_REQUIRED ACTION_. Every line in the records below with the string "Watch" needs to be copied out.

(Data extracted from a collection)

Content starts

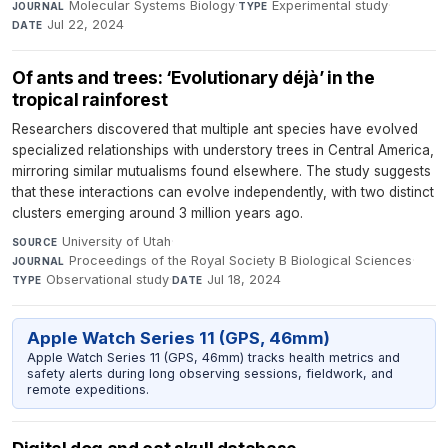
Molecular Systems Biology
·
Experimental study
·
JOURNAL
TYPE
Jul 22, 2024
DATE
Of ants and trees: ‘Evolutionary déjà’ in the
tropical rainforest
Researchers discovered that multiple ant species have evolved
specialized relationships with understory trees in Central America,
mirroring similar mutualisms found elsewhere. The study suggests
that these interactions can evolve independently, with two distinct
clusters emerging around 3 million years ago.
University of Utah
·
SOURCE
Proceedings of the Royal Society B Biological Sciences
·
JOURNAL
Observational study
·
Jul 18, 2024
TYPE
DATE
Apple Watch Series 11 (GPS, 46mm)
Apple Watch Series 11 (GPS, 46mm) tracks health metrics and
safety alerts during long observing sessions, fieldwork, and
remote expeditions.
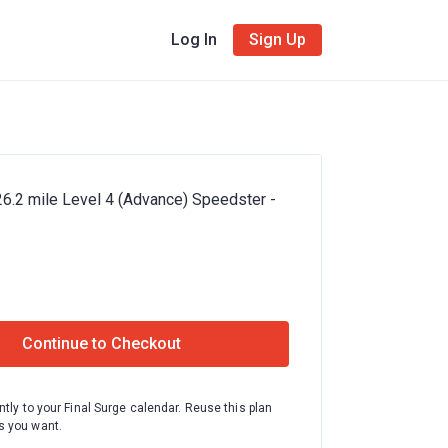
Log In
Sign Up
26.2 mile Level 4 (Advance) Speedster -
Continue to Checkout
ntly to your Final Surge calendar. Reuse this plan
 you want.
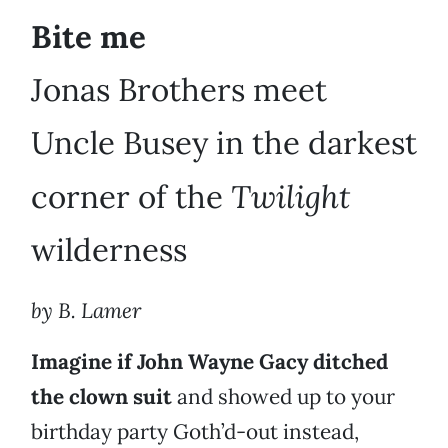
Bite me
Jonas Brothers meet
Uncle Busey in the darkest
Twilight
corner of the
wilderness
by B. Lamer
Imagine if John Wayne Gacy ditched
the clown suit
and showed up to your
birthday party Goth’d-out instead,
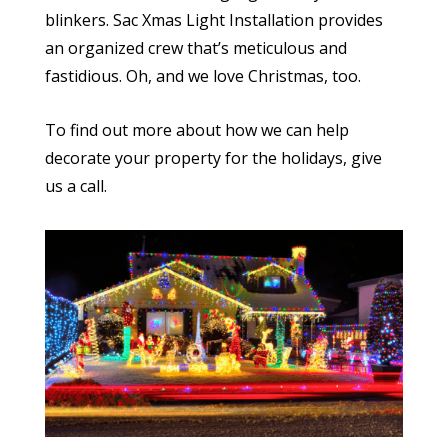
blinkers. Sac Xmas Light Installation provides
an organized crew that’s meticulous and
fastidious. Oh, and we love Christmas, too.
To find out more about how we can help
decorate your property for the holidays, give
us a call.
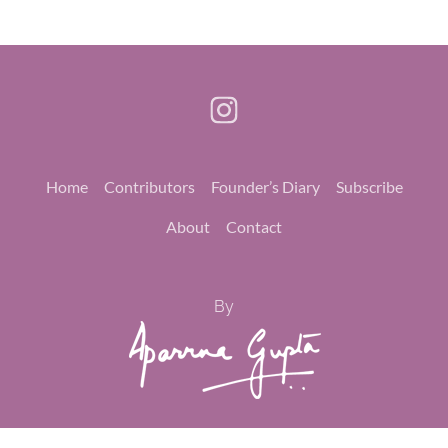
Home
Contributors
Founder’s Diary
Subscribe
About
Contact
By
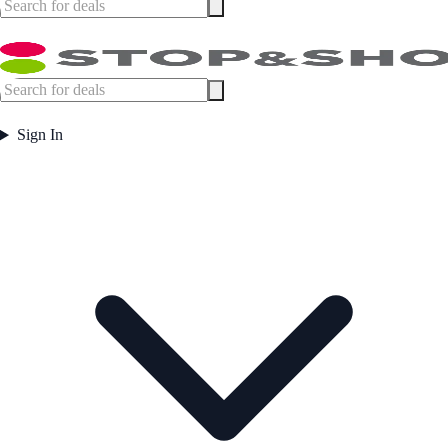
Sign In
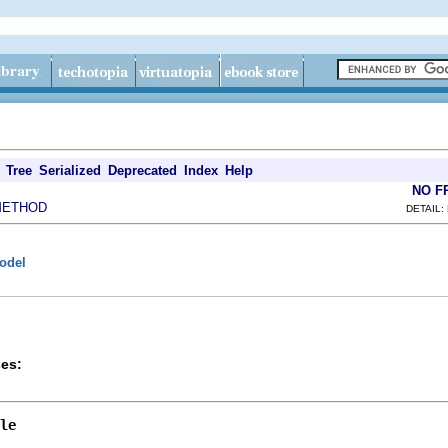
Tree
Serialized
Deprecated
Index
Help
NO F
METHOD
DETAIL:
model
es:
le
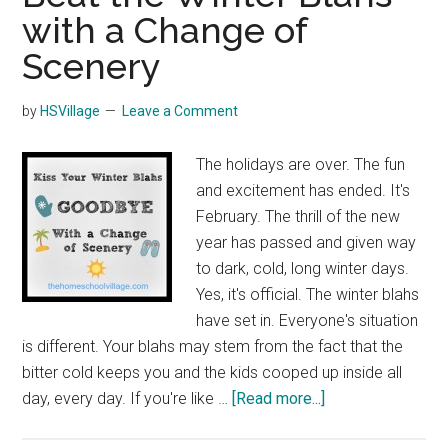
with a Change of
Scenery
by
HSVillage
Leave a Comment
The holidays are over. The fun
and excitement has ended. It's
February. The thrill of the new
year has passed and given way
to dark, cold, long winter days.
Yes, it's official. The winter blahs
have set in. Everyone's situation
is different. Your blahs may stem from the fact that the
bitter cold keeps you and the kids cooped up inside all
about
day, every day. If you're like …
[Read more...]
Beat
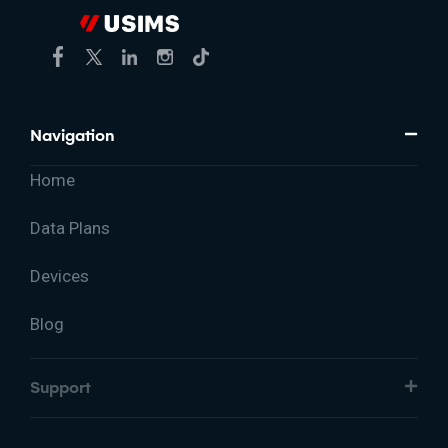
Navigation
Home
Data Plans
Devices
Blog
Support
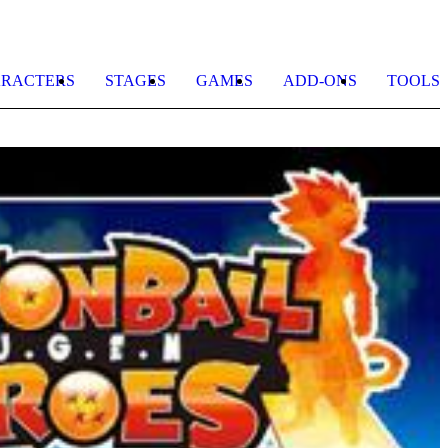
RACTERS
STAGES
GAMES
ADD-ONS
TOOLS
D
B
Z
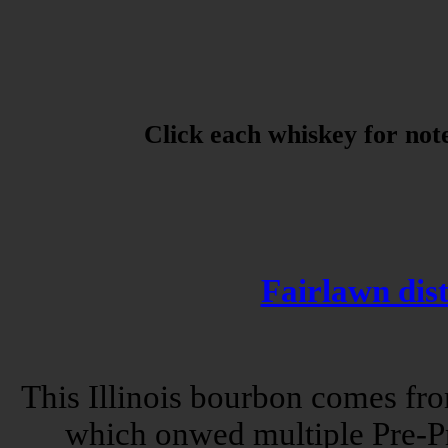
Click each whiskey for note
Fairlawn dist
This Illinois bourbon comes fro
which onwed multiple Pre-Pro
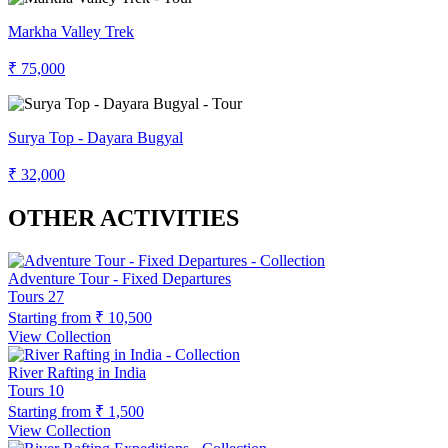
Markha Valley Trek
₹ 75,000
Surya Top - Dayara Bugyal
₹ 32,000
OTHER ACTIVITIES
Adventure Tour - Fixed Departures
Tours
27
Starting from
₹ 10,500
View Collection
River Rafting in India
Tours
10
Starting from
₹ 1,500
View Collection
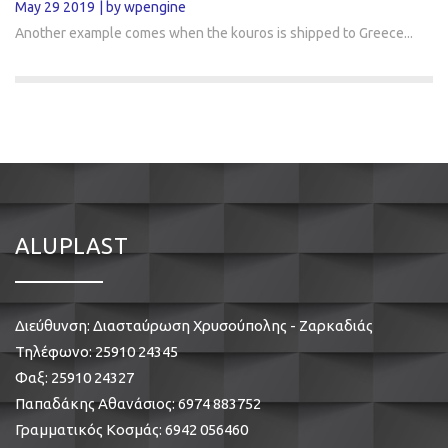
May 29 2019
by wpengine
Another example comes when the kouros is shipped to Greece...
ALUPLAST
Διεύθυνση: Διασταύρωση Χρυσούπολης - Ζαρκαδιάς
Τηλέφωνο:
25910 24345
Φαξ: 25910 24327
Παπαδάκης Αθανάσιος:
6974 883752
Γραμματικός Κοσμάς:
6942 056460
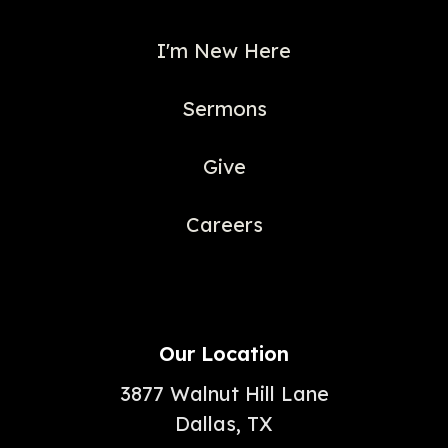
I'm New Here
Sermons
Give
Careers
Our Location
3877 Walnut Hill Lane
Dallas, TX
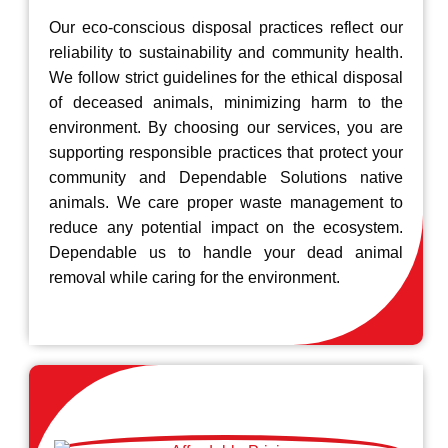
Our eco-conscious disposal practices reflect our
reliability to sustainability and community health.
We follow strict guidelines for the ethical disposal
of deceased animals, minimizing harm to the
environment. By choosing our services, you are
supporting responsible practices that protect your
community and Dependable Solutions native
animals. We care proper waste management to
reduce any potential impact on the ecosystem.
Dependable us to handle your dead animal
removal while caring for the environment.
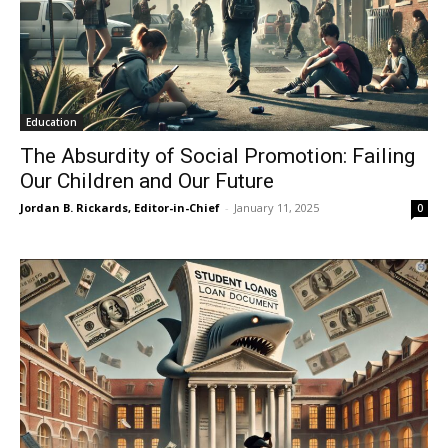
Education
The Absurdity of Social Promotion: Failing
Our Children and Our Future
Jordan B. Rickards, Editor-in-Chief
-
January 11, 2025
0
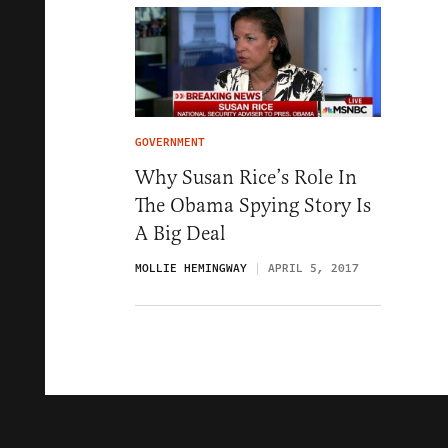
GOVERNMENT
Why Susan Rice’s Role In
The Obama Spying Story Is
A Big Deal
MOLLIE HEMINGWAY
APRIL 5, 2017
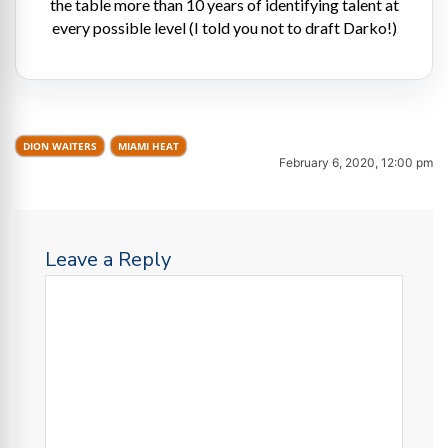
the table more than 10 years of identifying talent at
every possible level (I told you not to draft Darko!)
DION WAITERS
MIAMI HEAT
February 6, 2020, 12:00 pm
Leave a Reply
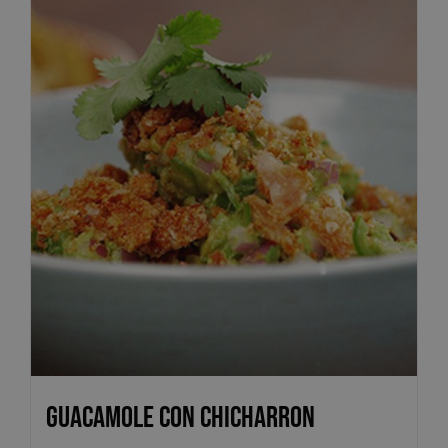
Guacamole con Chicharron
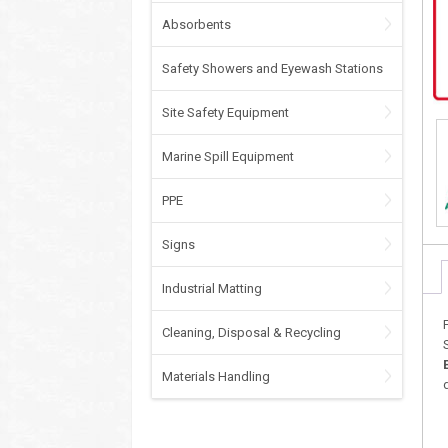
Absorbents
Safety Showers and Eyewash Stations
Site Safety Equipment
Marine Spill Equipment
PPE
Signs
Industrial Matting
Cleaning, Disposal & Recycling
Materials Handling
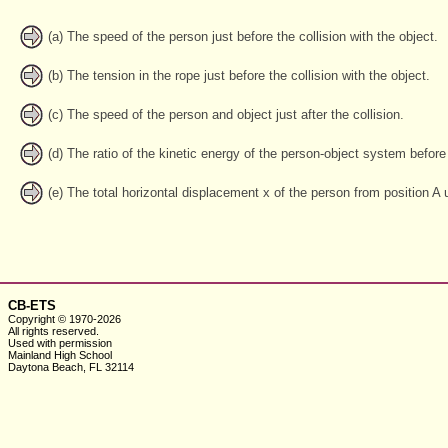
(a) The speed of the person just before the collision with the object.
(b) The tension in the rope just before the collision with the object.
(c) The speed of the person and object just after the collision.
(d) The ratio of the kinetic energy of the person-object system before t
(e) The total horizontal displacement x of the person from position A u
CB-ETS
Copyright © 1970-2026
All rights reserved.
Used with
permission
Mainland High School
Daytona Beach, FL 32114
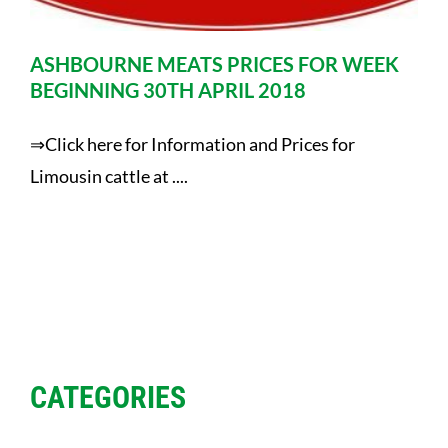
ASHBOURNE MEATS PRICES FOR WEEK
BEGINNING 30TH APRIL 2018
⇒Click here for Information and Prices for
Limousin cattle at ....
CATEGORIES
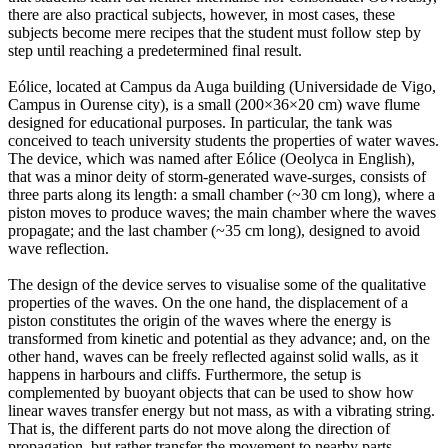
there are also practical subjects, however, in most cases, these
subjects become mere recipes that the student must follow step by
step until reaching a predetermined final result.
Eólice, located at Campus da Auga building (Universidade de Vigo,
Campus in Ourense city), is a small (200×36×20 cm) wave flume
designed for educational purposes. In particular, the tank was
conceived to teach university students the properties of water waves.
The device, which was named after Eólice (Oeolyca in English),
that was a minor deity of storm-generated wave-surges, consists of
three parts along its length: a small chamber (~30 cm long), where a
piston moves to produce waves; the main chamber where the waves
propagate; and the last chamber (~35 cm long), designed to avoid
wave reflection.
The design of the device serves to visualise some of the qualitative
properties of the waves. On the one hand, the displacement of a
piston constitutes the origin of the waves where the energy is
transformed from kinetic and potential as they advance; and, on the
other hand, waves can be freely reflected against solid walls, as it
happens in harbours and cliffs. Furthermore, the setup is
complemented by buoyant objects that can be used to show how
linear waves transfer energy but not mass, as with a vibrating string.
That is, the different parts do not move along the direction of
propagation, but rather transfer the movement to nearby parts.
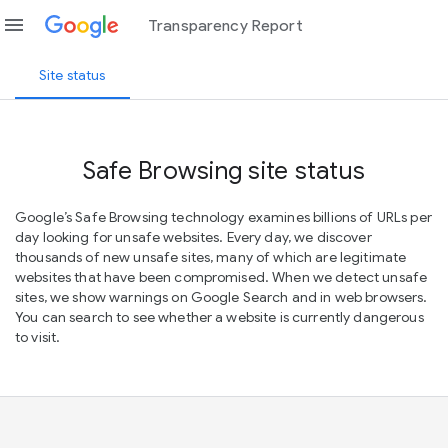
menu
Transparency Report
Site status
Safe Browsing site status
Google’s Safe Browsing technology examines billions of URLs per
day looking for unsafe websites. Every day, we discover
thousands of new unsafe sites, many of which are legitimate
websites that have been compromised. When we detect unsafe
sites, we show warnings on Google Search and in web browsers.
You can search to see whether a website is currently dangerous
to visit.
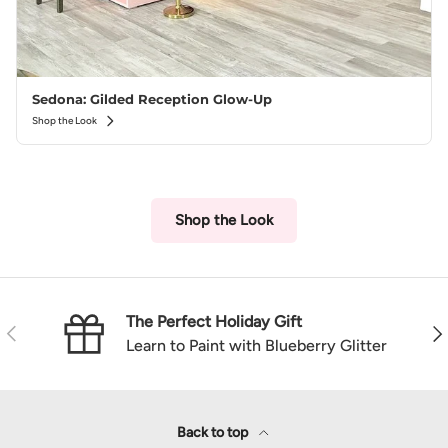
Sedona: Gilded Reception Glow-Up
Shop the Look
Shop the Look
The Perfect Holiday Gift
Previous
Nex
Learn to Paint with Blueberry Glitter
Back to top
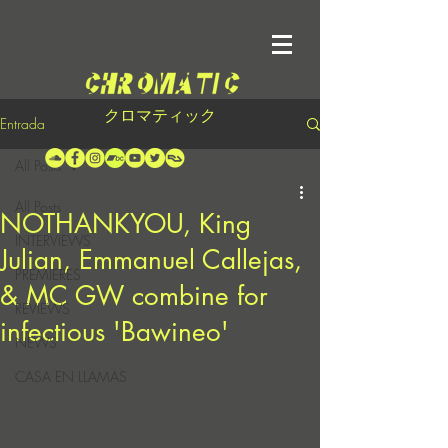
クロマティック
Entrada
All Posts
All Posts
NOTHANKYOU, King
INTERVIEWS
Julian, Emmanuel Callejas,
PREMIERES
& MC GW combine for
REVIEWS
infectious 'Bawineo'
NEWS
CASA EN LLAMAS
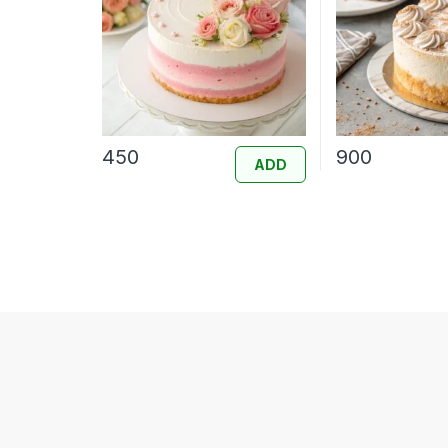
450
900
ADD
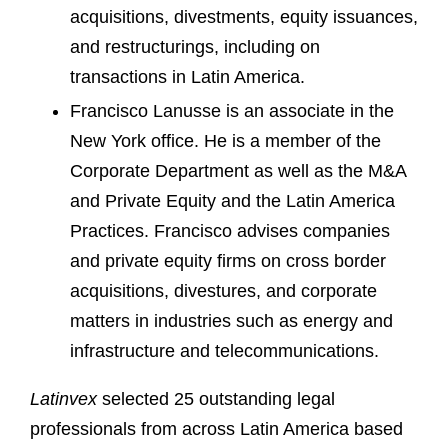
acquisitions, divestments, equity issuances,
and restructurings, including on
transactions in Latin America.
Francisco Lanusse is an associate in the
New York office. He is a member of the
Corporate Department as well as the M&A
and Private Equity and the Latin America
Practices. Francisco advises companies
and private equity firms on cross border
acquisitions, divestures, and corporate
matters in industries such as energy and
infrastructure and telecommunications.
Latinvex
selected 25 outstanding legal
professionals from across Latin America based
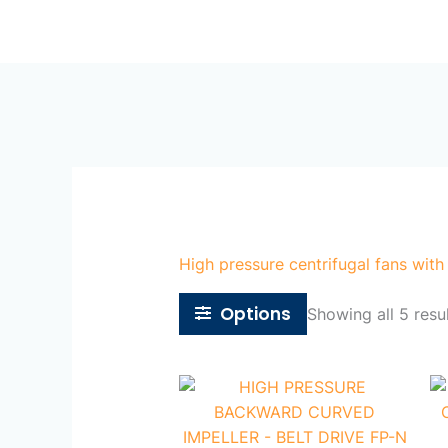
Skip
Ho
to
content
High pressure centrifugal fans with
Options
Showing all 5 resu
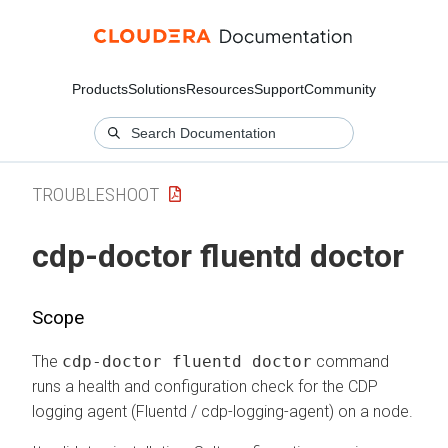
Products
Solutions
Resources
Support
Community
TROUBLESHOOT
cdp-doctor fluentd doctor
Scope
The
cdp-doctor fluentd doctor
command
runs a health and configuration check for the CDP
logging agent (Fluentd / cdp-logging-agent) on a node.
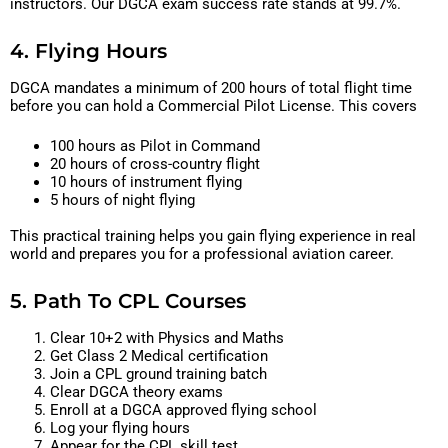
instructors. Our DGCA exam success rate stands at 99.7%.
4. Flying Hours
DGCA mandates a minimum of 200 hours of total flight time
before you can hold a Commercial Pilot License. This covers
100 hours as Pilot in Command
20 hours of cross-country flight
10 hours of instrument flying
5 hours of night flying
This practical training helps you gain flying experience in real
world and prepares you for a professional aviation career.
5. Path To CPL Courses
Clear 10+2 with Physics and Maths
Get Class 2 Medical certification
Join a CPL ground training batch
Clear DGCA theory exams
Enroll at a DGCA approved flying school
Log your flying hours
Appear for the CPL skill test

Content ends

_OUTPUT BELOW_.
Apple Watch Series 11 (GPS, 46mm)
Apple Watch Series 11 (GPS, 46mm) tracks health metrics and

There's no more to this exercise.